▸ **SUPPLIED DATA**
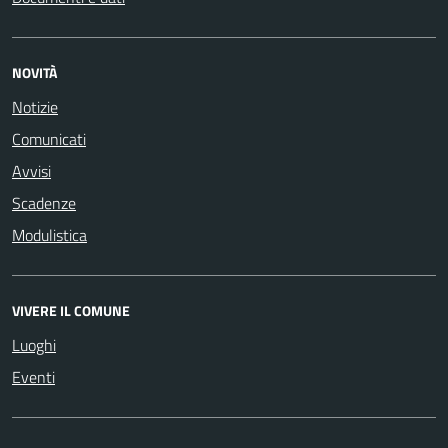
NOVITÀ
Notizie
Comunicati
Avvisi
Scadenze
Modulistica
VIVERE IL COMUNE
Luoghi
Eventi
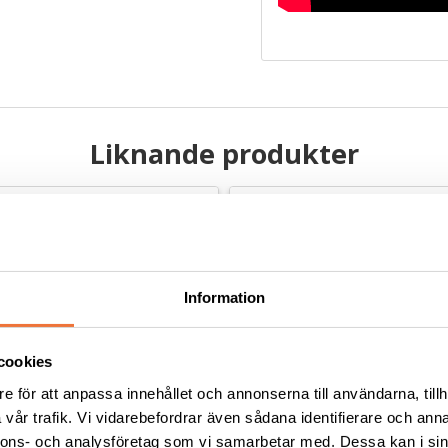
Liknande produkter
Information
cookies
e för att anpassa innehållet och annonserna till användarna, tillh
vår trafik. Vi vidarebefordrar även sådana identifierare och anna
nnons- och analysföretag som vi samarbetar med. Dessa kan i sin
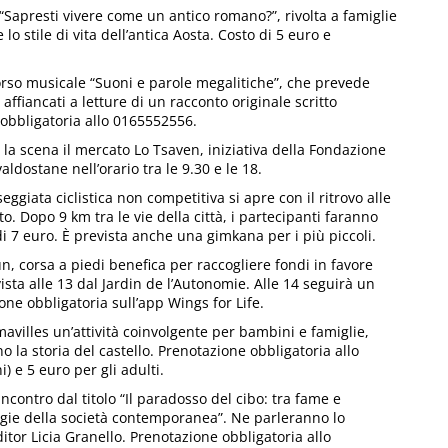
“Sapresti vivere come un antico romano?”, rivolta a famiglie
 stile di vita dell’antica Aosta. Costo di 5 euro e
orso musicale “Suoni e parole megalitiche”, che prevede
affiancati a letture di un racconto originale scritto
obbligatoria allo 0165552556.
 la scena il mercato Lo Tsaven, iniziativa della Fondazione
ostane nell’orario tra le 9.30 e le 18.
eggiata ciclistica non competitiva si apre con il ritrovo alle
. Dopo 9 km tra le vie della città, i partecipanti faranno
di 7 euro. È prevista anche una gimkana per i più piccoli.
n, corsa a piedi benefica per raccogliere fondi in favore
ista alle 13 dal Jardin de l’Autonomie. Alle 14 seguirà un
ione obbligatoria sull’app Wings for Life.
ymavilles un’attività coinvolgente per bambini e famiglie,
o la storia del castello. Prenotazione obbligatoria allo
) e 5 euro per gli adulti.
ncontro dal titolo “Il paradosso del cibo: tra fame e
gie della società contemporanea”. Ne parleranno lo
itor Licia Granello. Prenotazione obbligatoria allo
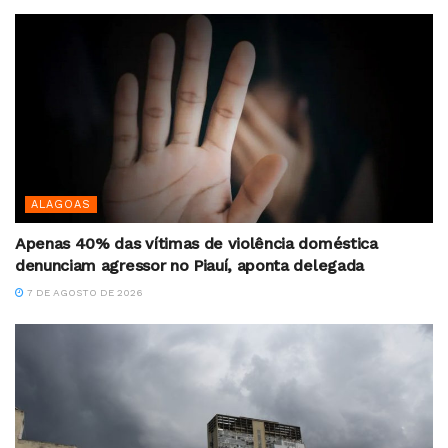
ALAGOAS
Apenas 40% das vítimas de violência doméstica
denunciam agressor no Piauí, aponta delegada
7 DE AGOSTO DE 2026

▸ **WHAT THE TASK REQUIRES**
Across all the entries above, count each line that has the word "obbligatoria" in it, and give only the count.

▸ **RESPONSE TO THE TASK**
4